*** Data to use ***

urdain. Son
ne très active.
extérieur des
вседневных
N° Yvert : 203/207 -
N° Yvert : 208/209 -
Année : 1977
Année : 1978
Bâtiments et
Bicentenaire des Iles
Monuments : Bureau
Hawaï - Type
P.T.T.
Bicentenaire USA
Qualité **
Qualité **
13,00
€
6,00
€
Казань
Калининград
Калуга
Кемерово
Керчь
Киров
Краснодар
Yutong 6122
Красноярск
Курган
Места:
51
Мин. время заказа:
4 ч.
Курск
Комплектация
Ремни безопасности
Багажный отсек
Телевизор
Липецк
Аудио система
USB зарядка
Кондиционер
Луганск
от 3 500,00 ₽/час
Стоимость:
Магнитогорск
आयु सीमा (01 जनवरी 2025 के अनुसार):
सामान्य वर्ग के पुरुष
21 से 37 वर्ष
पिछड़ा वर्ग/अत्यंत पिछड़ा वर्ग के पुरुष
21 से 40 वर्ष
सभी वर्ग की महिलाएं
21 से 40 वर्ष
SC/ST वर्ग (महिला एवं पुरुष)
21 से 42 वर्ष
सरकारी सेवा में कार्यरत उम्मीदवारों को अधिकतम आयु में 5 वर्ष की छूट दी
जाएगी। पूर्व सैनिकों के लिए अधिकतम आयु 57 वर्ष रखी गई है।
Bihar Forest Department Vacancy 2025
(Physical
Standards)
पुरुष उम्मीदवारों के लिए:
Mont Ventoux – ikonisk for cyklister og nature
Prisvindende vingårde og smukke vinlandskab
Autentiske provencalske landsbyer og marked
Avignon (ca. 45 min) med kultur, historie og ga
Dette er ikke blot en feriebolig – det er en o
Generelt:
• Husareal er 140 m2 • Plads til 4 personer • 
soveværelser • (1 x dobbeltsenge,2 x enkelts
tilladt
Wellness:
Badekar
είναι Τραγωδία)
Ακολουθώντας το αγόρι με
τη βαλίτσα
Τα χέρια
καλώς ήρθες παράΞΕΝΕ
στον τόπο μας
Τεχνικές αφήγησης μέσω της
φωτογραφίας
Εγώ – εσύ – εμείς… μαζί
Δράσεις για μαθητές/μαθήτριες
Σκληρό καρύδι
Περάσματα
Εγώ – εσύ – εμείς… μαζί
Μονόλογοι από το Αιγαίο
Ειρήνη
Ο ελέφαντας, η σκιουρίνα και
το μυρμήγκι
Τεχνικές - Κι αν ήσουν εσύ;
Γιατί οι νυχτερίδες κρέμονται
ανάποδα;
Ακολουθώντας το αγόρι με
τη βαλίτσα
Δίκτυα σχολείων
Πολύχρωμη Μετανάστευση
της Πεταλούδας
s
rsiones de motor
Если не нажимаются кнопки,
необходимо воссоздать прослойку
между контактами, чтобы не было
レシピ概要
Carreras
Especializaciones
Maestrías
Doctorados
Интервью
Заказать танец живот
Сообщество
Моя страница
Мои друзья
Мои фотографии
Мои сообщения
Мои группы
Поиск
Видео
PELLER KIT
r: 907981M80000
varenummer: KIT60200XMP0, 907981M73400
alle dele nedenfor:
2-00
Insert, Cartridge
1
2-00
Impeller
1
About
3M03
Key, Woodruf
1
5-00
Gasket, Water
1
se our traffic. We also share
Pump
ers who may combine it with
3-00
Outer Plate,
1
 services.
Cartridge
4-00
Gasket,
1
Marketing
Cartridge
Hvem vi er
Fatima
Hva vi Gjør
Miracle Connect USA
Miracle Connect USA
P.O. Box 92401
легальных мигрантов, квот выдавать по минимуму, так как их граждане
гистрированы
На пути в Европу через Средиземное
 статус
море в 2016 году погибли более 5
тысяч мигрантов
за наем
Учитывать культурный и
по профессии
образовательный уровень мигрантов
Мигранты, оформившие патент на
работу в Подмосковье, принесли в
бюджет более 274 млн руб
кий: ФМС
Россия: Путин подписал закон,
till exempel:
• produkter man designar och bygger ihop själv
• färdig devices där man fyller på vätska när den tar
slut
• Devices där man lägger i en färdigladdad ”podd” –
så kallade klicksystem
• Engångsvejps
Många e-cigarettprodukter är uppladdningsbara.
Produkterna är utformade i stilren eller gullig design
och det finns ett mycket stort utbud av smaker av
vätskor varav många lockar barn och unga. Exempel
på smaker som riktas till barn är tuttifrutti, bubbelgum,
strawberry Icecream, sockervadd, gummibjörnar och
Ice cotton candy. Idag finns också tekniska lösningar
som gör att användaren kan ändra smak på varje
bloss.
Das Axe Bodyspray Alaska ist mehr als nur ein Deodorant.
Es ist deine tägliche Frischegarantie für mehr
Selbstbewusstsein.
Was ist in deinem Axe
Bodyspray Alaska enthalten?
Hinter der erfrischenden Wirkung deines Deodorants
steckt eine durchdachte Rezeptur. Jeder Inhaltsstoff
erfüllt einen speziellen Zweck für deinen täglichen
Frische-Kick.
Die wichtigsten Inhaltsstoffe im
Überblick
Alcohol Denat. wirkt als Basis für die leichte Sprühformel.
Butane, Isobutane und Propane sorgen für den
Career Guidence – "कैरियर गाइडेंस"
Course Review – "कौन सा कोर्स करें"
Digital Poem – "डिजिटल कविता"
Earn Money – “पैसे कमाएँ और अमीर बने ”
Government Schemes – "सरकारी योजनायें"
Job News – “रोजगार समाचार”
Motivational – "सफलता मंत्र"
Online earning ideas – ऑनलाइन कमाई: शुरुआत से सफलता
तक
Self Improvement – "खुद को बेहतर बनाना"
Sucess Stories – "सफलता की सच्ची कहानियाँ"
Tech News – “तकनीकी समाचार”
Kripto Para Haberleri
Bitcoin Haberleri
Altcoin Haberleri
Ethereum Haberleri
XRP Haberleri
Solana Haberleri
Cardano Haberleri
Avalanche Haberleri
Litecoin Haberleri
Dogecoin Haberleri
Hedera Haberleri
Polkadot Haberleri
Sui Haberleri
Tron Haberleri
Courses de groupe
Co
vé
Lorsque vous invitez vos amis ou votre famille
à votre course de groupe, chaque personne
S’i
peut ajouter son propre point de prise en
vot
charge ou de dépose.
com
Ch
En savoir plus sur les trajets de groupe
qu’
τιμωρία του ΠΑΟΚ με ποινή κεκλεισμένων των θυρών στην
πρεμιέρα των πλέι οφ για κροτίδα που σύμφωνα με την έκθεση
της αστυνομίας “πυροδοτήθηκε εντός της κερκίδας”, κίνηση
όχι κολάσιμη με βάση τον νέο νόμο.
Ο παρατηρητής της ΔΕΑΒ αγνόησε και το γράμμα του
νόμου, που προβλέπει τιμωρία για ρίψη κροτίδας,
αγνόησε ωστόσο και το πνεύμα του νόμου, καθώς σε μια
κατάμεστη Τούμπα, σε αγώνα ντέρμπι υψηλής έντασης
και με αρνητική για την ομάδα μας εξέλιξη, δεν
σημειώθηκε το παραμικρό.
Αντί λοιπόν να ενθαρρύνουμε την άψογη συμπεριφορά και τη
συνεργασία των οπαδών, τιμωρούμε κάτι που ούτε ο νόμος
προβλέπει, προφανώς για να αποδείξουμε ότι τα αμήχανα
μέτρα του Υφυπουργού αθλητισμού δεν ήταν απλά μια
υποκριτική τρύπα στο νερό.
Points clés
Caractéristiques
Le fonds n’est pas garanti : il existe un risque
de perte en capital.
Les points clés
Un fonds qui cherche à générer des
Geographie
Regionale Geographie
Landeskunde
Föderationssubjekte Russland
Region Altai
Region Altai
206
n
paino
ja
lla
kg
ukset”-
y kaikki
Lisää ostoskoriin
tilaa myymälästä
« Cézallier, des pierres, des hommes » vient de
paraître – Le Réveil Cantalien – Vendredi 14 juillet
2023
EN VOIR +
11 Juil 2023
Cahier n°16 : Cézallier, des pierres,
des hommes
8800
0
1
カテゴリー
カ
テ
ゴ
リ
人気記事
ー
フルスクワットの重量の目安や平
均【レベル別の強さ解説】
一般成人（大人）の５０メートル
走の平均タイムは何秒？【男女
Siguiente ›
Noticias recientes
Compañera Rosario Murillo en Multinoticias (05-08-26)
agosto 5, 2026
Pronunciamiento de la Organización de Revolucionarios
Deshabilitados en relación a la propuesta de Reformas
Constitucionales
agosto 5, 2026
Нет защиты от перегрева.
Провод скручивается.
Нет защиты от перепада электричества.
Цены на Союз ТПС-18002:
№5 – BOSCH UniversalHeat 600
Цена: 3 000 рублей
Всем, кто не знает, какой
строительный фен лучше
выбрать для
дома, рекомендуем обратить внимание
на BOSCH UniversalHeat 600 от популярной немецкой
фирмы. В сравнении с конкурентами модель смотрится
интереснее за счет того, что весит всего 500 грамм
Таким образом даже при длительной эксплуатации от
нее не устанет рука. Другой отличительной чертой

*** End of Data to use ***

Description of the task: Filter the entries above and copy only the lines that hold "Bicentenaire".

Written response:
Bicentenaire des Iles
Bicentenaire USA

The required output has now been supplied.